Matthias Hirth ist seit den 1980ern in Münchens Subkulturen zu Hause. Der Künstler und Autor ist Mitbetreiber der Favorit Bar und gehört zu den Begründern der Initiative „Monokultur München“, die sich kritisch mit der Münchner Stadtpolitik auseinandersetzt. Für unsere Artikel-Serie* zur Ausstellung #PopPunkPolitik blickt Matthias Hirth auf die Punkbewegung und die Popkultur der 1980er, er erörtert die Bedeutung von Kunst heute und entwirft das utopische München von morgen.
Interview mit Matthias Hirth über Kunst und Subkulturen in München
Wir kennen uns aus der lebendigen Münchner Leseszene der Nullerjahre. Du bist in Regensburg geboren – hast du München in den 1980ern miterlebt?

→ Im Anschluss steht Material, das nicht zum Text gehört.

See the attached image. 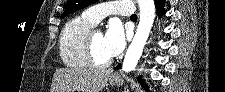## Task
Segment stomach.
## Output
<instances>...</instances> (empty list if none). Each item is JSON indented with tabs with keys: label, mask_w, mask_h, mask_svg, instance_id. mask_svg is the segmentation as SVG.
<instances>
[{
	"label": "stomach",
	"mask_w": 225,
	"mask_h": 92,
	"mask_svg": "<svg viewBox=\"0 0 225 92\" xmlns=\"http://www.w3.org/2000/svg\"><path fill=\"white\" fill-rule=\"evenodd\" d=\"M109 82L112 85H120L122 83V80L120 77L116 74H110L109 75Z\"/></svg>",
	"instance_id": "1"
}]
</instances>
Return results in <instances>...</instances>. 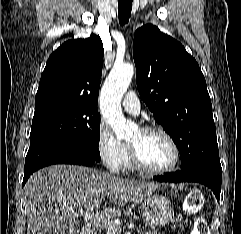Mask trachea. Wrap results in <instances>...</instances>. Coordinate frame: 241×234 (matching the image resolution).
<instances>
[{"label": "trachea", "mask_w": 241, "mask_h": 234, "mask_svg": "<svg viewBox=\"0 0 241 234\" xmlns=\"http://www.w3.org/2000/svg\"><path fill=\"white\" fill-rule=\"evenodd\" d=\"M132 10V0L118 1L119 23L123 26L128 23Z\"/></svg>", "instance_id": "3493384b"}]
</instances>
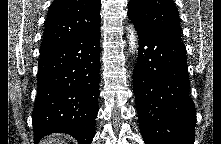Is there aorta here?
<instances>
[{
    "label": "aorta",
    "mask_w": 221,
    "mask_h": 144,
    "mask_svg": "<svg viewBox=\"0 0 221 144\" xmlns=\"http://www.w3.org/2000/svg\"><path fill=\"white\" fill-rule=\"evenodd\" d=\"M129 43H130V47H131V50L134 51L135 49V46H136V39H135V34H134V31H130V36H129Z\"/></svg>",
    "instance_id": "762f6f07"
}]
</instances>
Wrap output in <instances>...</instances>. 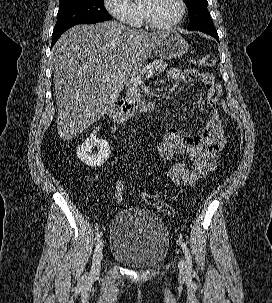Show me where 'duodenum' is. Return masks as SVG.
<instances>
[{
    "label": "duodenum",
    "instance_id": "1",
    "mask_svg": "<svg viewBox=\"0 0 272 303\" xmlns=\"http://www.w3.org/2000/svg\"><path fill=\"white\" fill-rule=\"evenodd\" d=\"M157 107L158 103L156 100H144L138 105H131L123 100H117L111 105L109 116L114 123H122L126 121L134 111L151 113L154 112Z\"/></svg>",
    "mask_w": 272,
    "mask_h": 303
}]
</instances>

Ich lebe hier, seit ich sechs bin. Ab dem Alter von zwanzig war ich in der Freien Theaterszene unterwegs, beim linkspolitischen Theater in der Kreide, draußen in Neuperlach. Theater frisst einen mit Haut und Haar. Der branchentypische Tunnelblick richtet sich auf die nächste Premiere. Was Nachtleben und Subkultur betrifft, bin ich ein Spätentwickler. Das kam für mich Mitte, Ende der 1980er, vermehrt dann in den 1990ern.
Ende der 1990er spielt auch dein Roman „Lutra lutra“. Er verhandelt vieles, was schon in den 1980ern diskutiert wurde: bürgerliches versus freies Leben; Fragen nach Geschlechterrollen und Möglichkeiten, anders zu sein; die Bedeutung von Kunst, die Wirkkraft von Musikkultur und die Gesetze des Marktes. Einverstanden, dass man ihn auch als Post-Pop-Punk-Roman lesen kann?

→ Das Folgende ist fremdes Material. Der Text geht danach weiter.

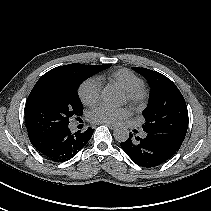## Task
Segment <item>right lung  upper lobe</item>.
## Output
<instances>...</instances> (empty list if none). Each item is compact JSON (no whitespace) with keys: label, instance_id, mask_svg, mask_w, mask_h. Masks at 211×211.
<instances>
[{"label":"right lung upper lobe","instance_id":"1","mask_svg":"<svg viewBox=\"0 0 211 211\" xmlns=\"http://www.w3.org/2000/svg\"><path fill=\"white\" fill-rule=\"evenodd\" d=\"M83 66L84 64L74 63L53 68L45 73L35 85L46 82H60L67 80L76 74Z\"/></svg>","mask_w":211,"mask_h":211}]
</instances>
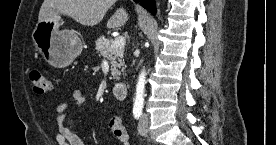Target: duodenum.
<instances>
[{"label": "duodenum", "instance_id": "obj_1", "mask_svg": "<svg viewBox=\"0 0 276 145\" xmlns=\"http://www.w3.org/2000/svg\"><path fill=\"white\" fill-rule=\"evenodd\" d=\"M112 92L117 100H125L127 98L128 87L124 82H117L112 87Z\"/></svg>", "mask_w": 276, "mask_h": 145}]
</instances>
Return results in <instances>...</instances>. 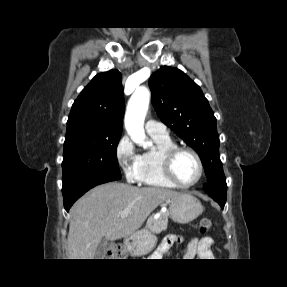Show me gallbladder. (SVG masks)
Instances as JSON below:
<instances>
[{
    "mask_svg": "<svg viewBox=\"0 0 287 287\" xmlns=\"http://www.w3.org/2000/svg\"><path fill=\"white\" fill-rule=\"evenodd\" d=\"M107 245H108V240L106 238H103L95 250L96 259H102L105 256Z\"/></svg>",
    "mask_w": 287,
    "mask_h": 287,
    "instance_id": "bac80fb5",
    "label": "gallbladder"
}]
</instances>
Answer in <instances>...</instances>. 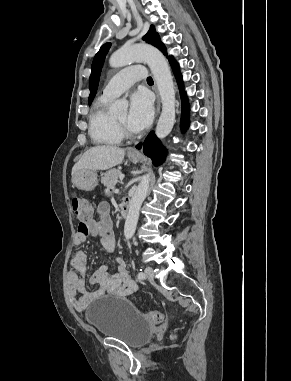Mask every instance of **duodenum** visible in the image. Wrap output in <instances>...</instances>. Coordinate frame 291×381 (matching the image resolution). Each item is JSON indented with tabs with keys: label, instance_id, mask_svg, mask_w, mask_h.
Masks as SVG:
<instances>
[{
	"label": "duodenum",
	"instance_id": "1",
	"mask_svg": "<svg viewBox=\"0 0 291 381\" xmlns=\"http://www.w3.org/2000/svg\"><path fill=\"white\" fill-rule=\"evenodd\" d=\"M120 213H121L122 217H127L128 213H129V202L128 201L122 202V204L120 205Z\"/></svg>",
	"mask_w": 291,
	"mask_h": 381
}]
</instances>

Diese Entscheidung überlasse ich gerne dir und anderen Lesern. „Wild, wüst, brachial, hemmungslos, grenzüberschreitend, radikal, nachdenklich“, schrieb Gérard Otremba in Sounds & Books.
Ich selber sehe mich keinesfalls als Punk, sondern als realistischer Erzähler. Das Jahr 1999, in dem der Roman spielt, verstehe ich als Endpunkt. Die rebellisch utopischen Gegenkulturen, die im Nachlauf der 1968er entstanden, leuchten noch einmal auf, bevor sie vom angstbesetzten Krisendenken abgelöst werden, das uns heute beherrscht. „Das letzte Jahr der guten alten Zeit“, wie es im Roman heißt.
Na gut, ich bin einverstanden mit dem Post-Pop-Punk-Roman, weil mir eure Ausstellung so gefallen hat!
Oh, was genau?
Der Besuch war wie eine Zeitreise. Hat mich wirklich berührt. Auf den Tanzlokal-Fotos sieht man die eine oder den anderen, mit dem man mal was hatte. Die Hallenkultur, Freizeit 81 – bei der Lebendigkeit, die die Exponate ausstrahlten, überkam mich geradezu Wut: Was ist nur aus der Stadt geworden, in der ich lebe, was hat sie aus sich machen lassen! Was hingegen traurig stimmt, ist der fast schon stereotype Zusatz unter den Zitaten und Bildern der Protagonist*innen: „Lebt jetzt in … (Berlin, Leipzig oder sonst wo). Fast wie auf einem Friedhof mit Gedenksteinen.
Der Biografie im Roman zufolge wohnst du neben München aber auch in Berlin!
Ich habe dort seit zwanzig Jahren eine kleine Wohnung, die ich mit einem bildenden Künstler teile. Die 1990er in Berlin waren sagenhaft! Mein Lebensmittelpunkt ist immer München gewesen, aber ab und zu muss man den doch sehr begrenzten Ereignishorizont verlassen, sonst hält man die bayerische Beschaulichkeit und Selbstzufriedenheit noch für die Realität.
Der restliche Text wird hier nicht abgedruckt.